By Connor Lynch
OTTAWA — A laundry list of recommendations for the federal government in support of farmers came with a call to make it illegal to harass or intimidate someone online because of his line of work. The federal ag committee of 11 MPs released their recommendations last month after a year-long review of farm mental health in Canada.
The report had a grim opening. Farmers are “particularly vulnerable to mental health problems” owing to their lack of control over the weather or the markets, the significant debt of many farms and the regulations and paperwork they have to deal with, the report concluded. It stated that all this is exacerbated by farmers working long hours, often by themselves, with increasingly vicious comments being directed at them on social media. A landmark study from the University of Guelph in 2016 said as many as 45 per cent of farmers reported high stress, 58 per cent were at risk of anxiety and 35 per cent were at risk of depression.
The 60-page report titled Mental Health: A Priority For Our Farmers pointed out that services do exist, including telephone help lines and funding for services. “However, all of this is not enough,” the report said.
The committee included three Ontario MPs: Lloyd Longfield (Liberal — Guelph), Francis Drouin (Liberal — Glengarry-Prescott-Russell) and Bev Shipley (Conservative — Lambton-Kent-Middlesex). Here are the recommendations:
• Ensure that audits and labour reviews are as stress-free for farmers and farm workers as they can be and least disruptive to farm operations.
• Consider dropping regulatory changes if they negatively impact farmers. Keep farmers apprised of regulatory changes that affect them.
• Work with farming organizations to make the public more aware of farming, and change the criminal code to make it illegal to intimidate or cyber-bully someone because of his line of work.
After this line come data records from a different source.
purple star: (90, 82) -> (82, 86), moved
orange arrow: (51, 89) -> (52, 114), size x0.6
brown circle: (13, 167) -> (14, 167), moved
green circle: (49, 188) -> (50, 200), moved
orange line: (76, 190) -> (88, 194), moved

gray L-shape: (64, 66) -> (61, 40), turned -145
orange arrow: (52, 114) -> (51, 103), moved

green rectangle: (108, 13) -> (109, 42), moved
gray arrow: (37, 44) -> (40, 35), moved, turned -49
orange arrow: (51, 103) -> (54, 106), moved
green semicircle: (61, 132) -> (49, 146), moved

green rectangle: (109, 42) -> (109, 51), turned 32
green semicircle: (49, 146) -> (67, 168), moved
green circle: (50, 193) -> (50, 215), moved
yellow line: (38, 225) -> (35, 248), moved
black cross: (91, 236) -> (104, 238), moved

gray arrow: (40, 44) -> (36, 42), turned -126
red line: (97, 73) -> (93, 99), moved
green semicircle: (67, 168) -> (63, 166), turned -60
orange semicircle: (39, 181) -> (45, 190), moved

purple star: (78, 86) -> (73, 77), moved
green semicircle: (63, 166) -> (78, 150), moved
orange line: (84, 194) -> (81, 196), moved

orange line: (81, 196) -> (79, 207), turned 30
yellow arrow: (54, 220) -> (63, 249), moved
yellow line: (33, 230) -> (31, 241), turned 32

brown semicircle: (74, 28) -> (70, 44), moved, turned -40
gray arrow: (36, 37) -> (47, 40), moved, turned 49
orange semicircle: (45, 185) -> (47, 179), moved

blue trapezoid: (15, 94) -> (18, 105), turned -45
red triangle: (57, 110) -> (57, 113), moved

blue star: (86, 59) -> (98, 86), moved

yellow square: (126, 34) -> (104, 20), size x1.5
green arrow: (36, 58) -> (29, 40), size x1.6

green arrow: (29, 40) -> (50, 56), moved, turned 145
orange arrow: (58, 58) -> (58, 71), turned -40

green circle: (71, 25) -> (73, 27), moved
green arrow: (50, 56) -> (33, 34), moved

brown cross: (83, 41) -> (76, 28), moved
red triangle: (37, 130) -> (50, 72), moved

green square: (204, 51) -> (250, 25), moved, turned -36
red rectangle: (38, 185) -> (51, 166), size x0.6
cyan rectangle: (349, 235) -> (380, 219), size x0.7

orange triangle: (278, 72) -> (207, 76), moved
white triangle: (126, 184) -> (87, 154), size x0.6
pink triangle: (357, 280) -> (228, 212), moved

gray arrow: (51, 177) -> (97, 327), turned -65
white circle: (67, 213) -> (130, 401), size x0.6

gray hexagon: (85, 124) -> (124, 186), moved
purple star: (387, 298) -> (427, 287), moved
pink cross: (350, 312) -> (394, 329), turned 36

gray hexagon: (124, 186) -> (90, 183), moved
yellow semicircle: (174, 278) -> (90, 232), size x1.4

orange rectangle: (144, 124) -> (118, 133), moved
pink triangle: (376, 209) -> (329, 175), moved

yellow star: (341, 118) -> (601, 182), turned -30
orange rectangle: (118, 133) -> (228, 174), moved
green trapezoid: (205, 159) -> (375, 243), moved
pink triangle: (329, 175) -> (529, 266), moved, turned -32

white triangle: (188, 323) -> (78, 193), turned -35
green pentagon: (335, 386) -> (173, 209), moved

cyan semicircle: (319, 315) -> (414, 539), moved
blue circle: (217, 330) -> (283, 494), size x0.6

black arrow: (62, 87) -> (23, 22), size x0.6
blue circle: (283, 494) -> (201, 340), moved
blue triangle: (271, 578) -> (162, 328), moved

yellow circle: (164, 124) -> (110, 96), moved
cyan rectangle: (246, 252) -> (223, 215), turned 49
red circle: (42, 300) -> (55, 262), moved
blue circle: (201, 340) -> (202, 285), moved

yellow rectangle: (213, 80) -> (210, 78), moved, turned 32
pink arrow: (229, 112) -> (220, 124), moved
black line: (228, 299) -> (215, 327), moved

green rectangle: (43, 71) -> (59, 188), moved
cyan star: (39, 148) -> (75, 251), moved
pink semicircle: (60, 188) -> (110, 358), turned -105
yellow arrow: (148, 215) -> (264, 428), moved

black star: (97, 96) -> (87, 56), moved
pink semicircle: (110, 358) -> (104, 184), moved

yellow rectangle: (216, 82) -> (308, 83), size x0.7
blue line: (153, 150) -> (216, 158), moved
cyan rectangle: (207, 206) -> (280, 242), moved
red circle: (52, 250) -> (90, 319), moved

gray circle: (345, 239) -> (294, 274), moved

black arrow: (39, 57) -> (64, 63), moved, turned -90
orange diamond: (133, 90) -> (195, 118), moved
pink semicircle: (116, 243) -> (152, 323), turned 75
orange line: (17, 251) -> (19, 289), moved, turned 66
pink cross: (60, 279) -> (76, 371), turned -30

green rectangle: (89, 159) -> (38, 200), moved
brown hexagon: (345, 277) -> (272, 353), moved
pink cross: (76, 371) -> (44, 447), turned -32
• Invest in high-speed internet in rural Canada.
• Work with organizations to better tailor mental health and insurance care to farmers’ needs.
• Educate agribusinesses on the signs and symptoms of distress and mental health disorders.
• Build awareness among farmers of mental health issues associated with farming.
• Fund organizations that provide mental health assistance to farmers.
• Coordinate research and prevention activities in farm mental health on a national scale.
• Coordinate existing telephone help lines and online mental health services for farmers.
Three Conservative MPs who sit on the committee didn’t think the report went far enough. They added these recommendations:
• Add ag education, including about food production and how farmers take care of livestock and their crops, to school curriculums.
• Ban “false and misleading product labelling,” including “those which suggest that GMOs are a food ingredient.”
• They reiterated the main committee’s call to give producers more advance warning of regulatory changes and consider altering or dropping those changes if they negatively effect farmers.
• Citing incidents of farmers being harassed, even being called rapists and murderers, on social media, the MPs argued: “The federal government should take any and all measures necessary to prevent these unprovoked attacks as well as to make sure individuals who perpetrate them face justice.”
• Repeal the federal carbon tax because of the “economic damage and financial stress,” it causes in the farm community.